Son dönemde iki yönde de birer hamle yaptık. Brüksel’de AB ile bakanlar düzeyinde toplantı düzenlendi. Katar ihtilafının baş aktörleri en yüksek düzeyde ziyaret edildi. Sonuç?
AB cenahında ne mesafe alındığı doğrusu pek anlaşılamadı. Dış ilişkilerimizde bu yıl en önemli konu olması gereken Gümrük Birliği güncellemesi sürecinin bir türlü hareketlenemediği görülüyor. Üstüne üstlük, bazı AB üyesi ülkeler güncelleme müzakarelerini siyasi koşullara bağlama eğilimi içine girdiler. Bu da beklenmedik olmayan, aslında hesap edilmiş olması gereken bir gelişme. AB’nde “Biz Türkiye’den vazgeçemeyiz. Aman gücendirmeyelim.” havası görülmüyor. Türkiye’ye olan çeşitli ihtiyaçlarını gerekli önlemleri alarak azalttıkları izlenimi veriyorlar. Türkiye ile ilişkileri asgaride tutmayı tercih ettikleri anlaşılıyor. Hal böyle olunca, AB’nin Türkiye’yi eskisi kadar önemli gördüğünü söylemek güçleşiyor.
Ya Katar ihtilafı? Böyle ziyaretlere giderken cebinde bir çözüm önerisi bulundurmak, tarafsız davranmak önemlidir. Biz ne yaptık bilmiyorum, ama Katar’ın avukatlığını yapmakla kaldıysak bu ziyaretlerden bir şey çıkmaz. Ziyaretlerden sonra BAE tarafından yapılan açıklama neler yaptığımız hakkındaki soru işaretlerini güçlendirdi. Umarız, BAE bu açıklamayı, ziyaret edilmediği için hasetinden yapmış olsun. Ancak, sözkonusu ziyaretlere şöyle bir bakınca, Türkiye’nin ilgili taraflarda tavır değişikliğini tetiklemiş olabileceğini düşünmek güç görünüyor.

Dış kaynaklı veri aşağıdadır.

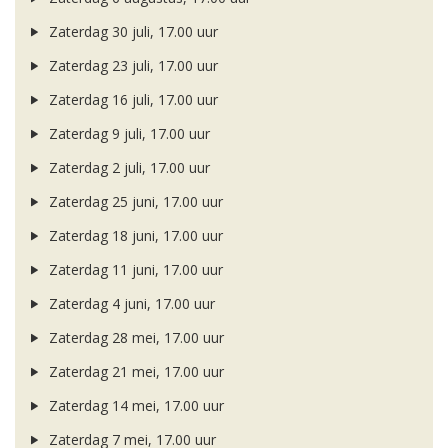
Zaterdag 30 juli, 17.00 uur
Zaterdag 23 juli, 17.00 uur
Zaterdag 16 juli, 17.00 uur
Zaterdag 9 juli, 17.00 uur
Zaterdag 2 juli, 17.00 uur
Zaterdag 25 juni, 17.00 uur
Zaterdag 18 juni, 17.00 uur
Zaterdag 11 juni, 17.00 uur
Zaterdag 4 juni, 17.00 uur
Zaterdag 28 mei, 17.00 uur
Zaterdag 21 mei, 17.00 uur
Zaterdag 14 mei, 17.00 uur
Zaterdag 7 mei, 17.00 uur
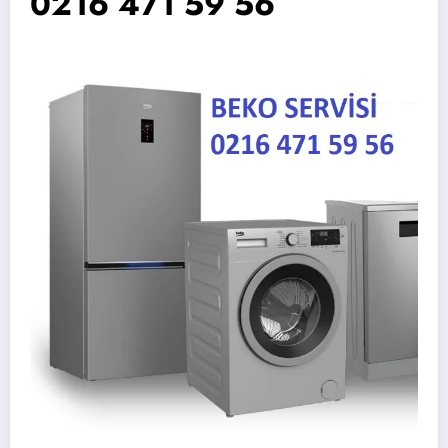
0216 471 59 56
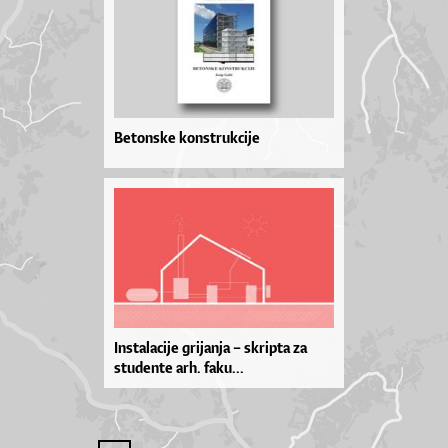
Betonske konstrukcije
Instalacije grijanja – skripta za
studente arh. faku...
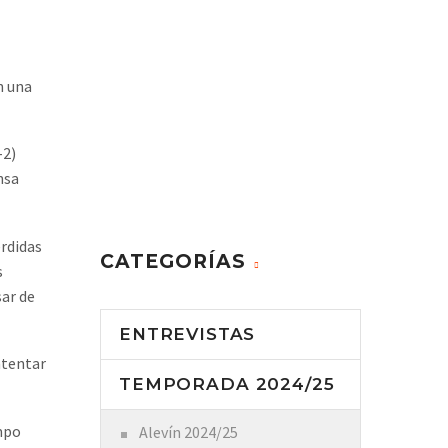
n una
-2)
nsa
rdidas
CATEGORÍAS
s
sar de
ENTREVISTAS
ntentar
TEMPORADA 2024/25
empo
Alevín 2024/25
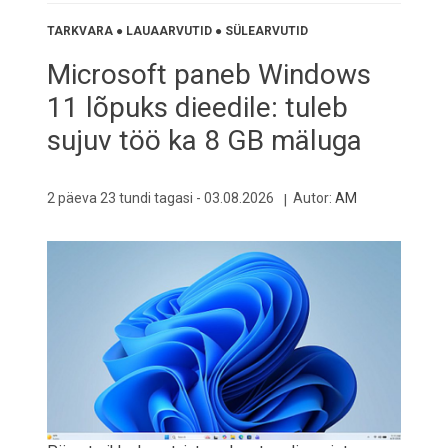
TARKVARA
●
LAUAARVUTID
●
SÜLEARVUTID
Microsoft paneb Windows
11 lõpuks dieedile: tuleb
sujuv töö ka 8 GB mäluga
2 päeva 23 tundi tagasi -
03.08.2026
Autor:
AM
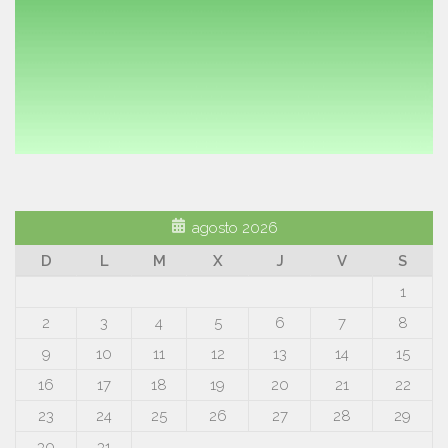
agosto 2026
D
L
M
X
J
V
S
1
2
3
4
5
6
7
8
9
10
11
12
13
14
15
16
17
18
19
20
21
22
23
24
25
26
27
28
29
30
31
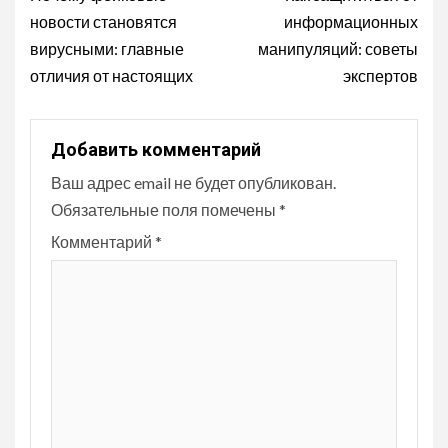
Reading
новости становятся
информационных
вирусными: главные
манипуляций: советы
отличия от настоящих
экспертов
Добавить комментарий
Ваш адрес email не будет опубликован.
Обязательные поля помечены
*
Комментарий
*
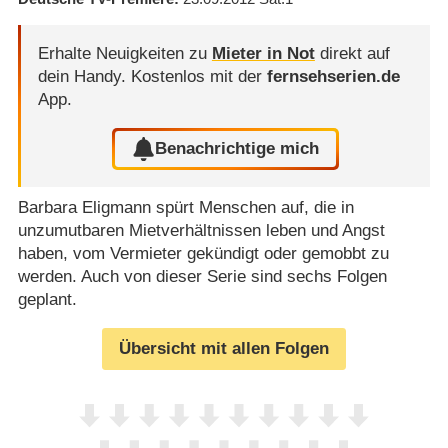
Erhalte Neuigkeiten zu
Mieter in Not
direkt auf
dein Handy.
Kostenlos mit der
fernsehserien.de
App.
Benachrichtige mich
Barbara Eligmann spürt Menschen auf, die in
unzumutbaren Mietverhältnissen leben und Angst
haben, vom Vermieter gekündigt oder gemobbt zu
werden. Auch von dieser Serie sind sechs Folgen
geplant.
Übersicht mit allen Folgen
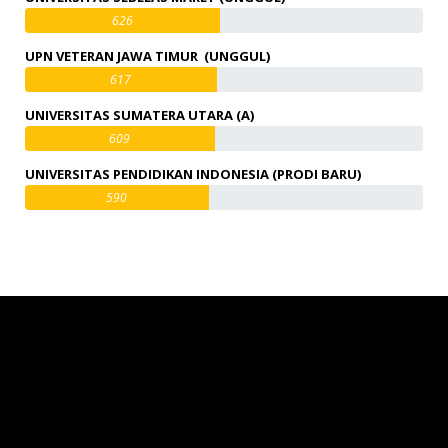
626
UPN VETERAN JAWA TIMUR (UNGGUL)
617
UNIVERSITAS SUMATERA UTARA (A)
609
UNIVERSITAS PENDIDIKAN INDONESIA (PRODI BARU)
590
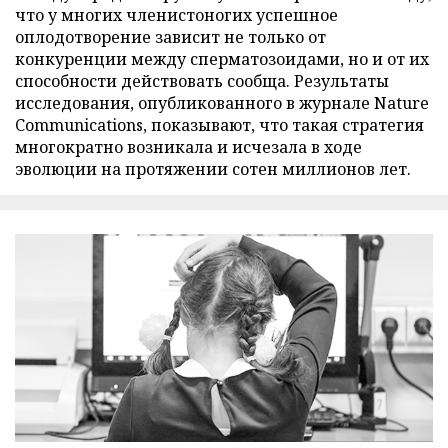
что у многих членистоногих успешное
оплодотворение зависит не только от
конкуренции между сперматозоидами, но и от их
способности действовать сообща. Результаты
исследования, опубликованного в журнале Nature
Communications, показывают, что такая стратегия
многократно возникала и исчезала в ходе
эволюции на протяжении сотен миллионов лет.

Yukarıda değindiğimiz türden ziyaretlerin somut getirileri, sonuçları varsa bunları kamu oyuna siyasi propaganda dili kullanmadan, rasyonel bir şekilde anlatmak gerekir. Eskiden dışişleri sözcüleri bu tür açıklamalar yapardı. Umarız ziyaretler olumlu sonuçlar verir, ancak kamu oyuna yansıyan tablo siliktir. Canlı bir dış ilişkiler tablosu değildir.
Sanki, sarkaçın sallanmaları gittikçe yavaşlıyor...Ya durursa? “Bize Rusya yeter!” diyenler varsa fena halde yanılıyorlar.